### [RECORDS FOR PROCESSING]
────────

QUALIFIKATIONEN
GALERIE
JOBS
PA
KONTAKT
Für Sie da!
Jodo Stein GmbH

────────

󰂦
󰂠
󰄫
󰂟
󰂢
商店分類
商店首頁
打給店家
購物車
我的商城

────────

### [ASSIGNMENT]
All lines above from the one holding "QUALIFIKATIONEN" to the one holding "Jodo Stein GmbH", inclusive, are to be copied exactly; no other line is wanted.

### [THE COMPLETED TASK]
QUALIFIKATIONEN
GALERIE
JOBS
PA
KONTAKT
Für Sie da!
Jodo Stein GmbH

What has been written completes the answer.